What is the number of lines in this data that contain the word "genovese"? Give the number alone.

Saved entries
* * * * * * *

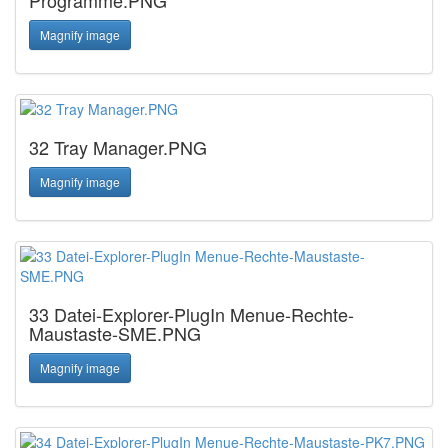
Programme.PNG
Magnify image
32 Tray Manager.PNG
Magnify image
33 Datei-Explorer-PlugIn Menue-Rechte-
Maustaste-SME.PNG
Magnify image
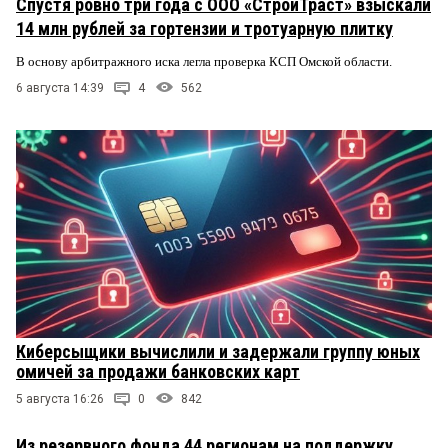
Спустя ровно три года с ООО «СтройТраст» взыскали
14 млн рублей за гортензии и тротуарную плитку
В основу арбитражного иска легла проверка КСП Омской области.
6 августа 14:39
4
562
Киберсыщики вычислили и задержали группу юных
омичей за продажи банковских карт
5 августа 16:26
0
842
Из резервного фонда 44 регионам на поддержку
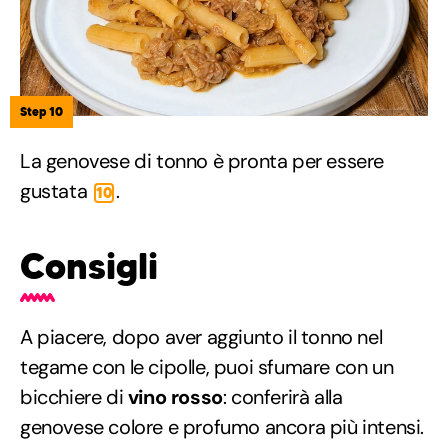
Step 10
La genovese di tonno è pronta per essere
gustata
.
10
Consigli
A piacere, dopo aver aggiunto il tonno nel
tegame con le cipolle, puoi sfumare con un
bicchiere di
vino rosso
: conferirà alla
genovese colore e profumo ancora più intensi.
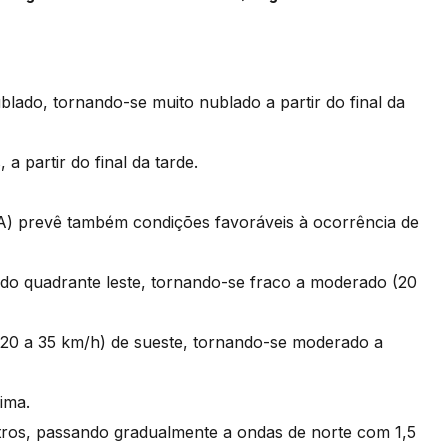
lado, tornando-se muito nublado a partir do final da
a partir do final da tarde.
A) prevê também condições favoráveis à ocorrência de
) do quadrante leste, tornando-se fraco a moderado (20
(20 a 35 km/h) de sueste, tornando-se moderado a
ima.
tros, passando gradualmente a ondas de norte com 1,5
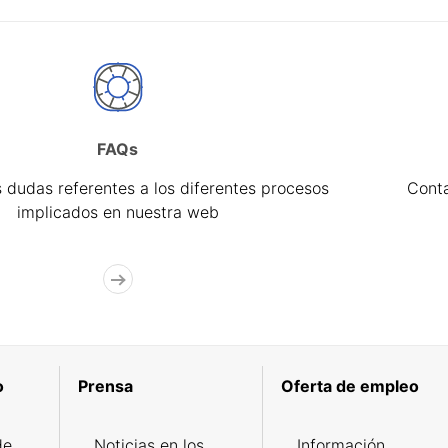
FAQs
 dudas referentes a los diferentes procesos
Cont
implicados en nuestra web
o
Prensa
Oferta de empleo
de
Noticias en los
Información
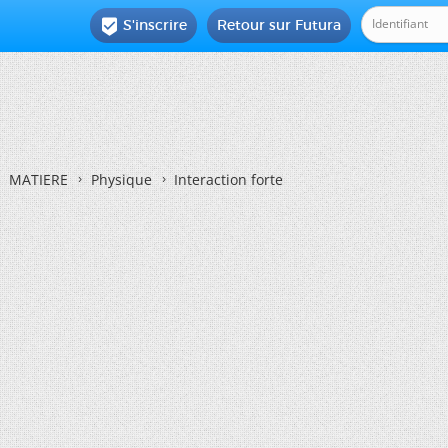
S'inscrire
Retour sur Futura

MATIERE
Physique
Interaction forte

* * * * * * *

Task response:
2